Evolutionary Insights:
Studying uppP from Chlorobium limicola, a photosynthetic green sulfur bacterium, provides comparative insights into how cell wall biosynthesis pathways evolved across diverse bacterial lineages. This comparison is particularly valuable given Chlorobium's distinct metabolism involving the reductive tricarboxylic acid cycle for carbon fixation .

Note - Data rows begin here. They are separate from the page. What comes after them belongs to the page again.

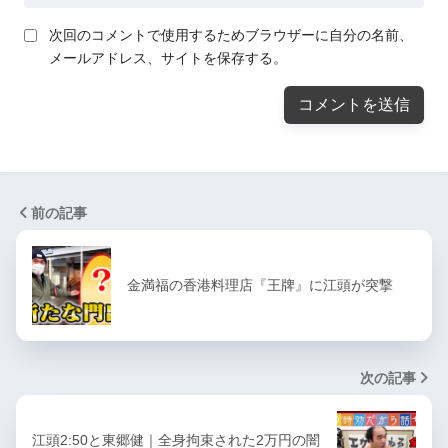
次回のコメントで使用するためブラウザーに自分の名前、
メールアドレス、サイトを保存する。
前の記事
金満福の香港料理店『王牌』に江頭が突撃
次の記事
江頭2:50と東郷健｜全身拘束された2万円の闇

Novel Antimicrobial Targets:
Understanding the structure-function relationships of uppP could reveal unique features that might be exploited for developing new antimicrobials. Since undecaprenyl diphosphatase is a key enzyme in peptidoglycan synthesis, it represents a promising target for antibacterial development.

Resistance Mechanisms:
As a bacitracin resistance protein , studying uppP provides insights into how bacteria develop resistance to antimicrobials targeting cell wall synthesis. This knowledge could inform strategies to overcome or circumvent resistance mechanisms.

Comparative Biochemistry:
Comparing the catalytic mechanisms of uppP from Chlorobium limicola with those from pathogenic bacteria may reveal species-specific features that could be exploited for selective inhibition.

Bacterial Physiology: Research on uppP contributes to our understanding of how bacteria regulate cell wall synthesis in response to environmental conditions, potentially revealing new regulatory mechanisms and stress responses.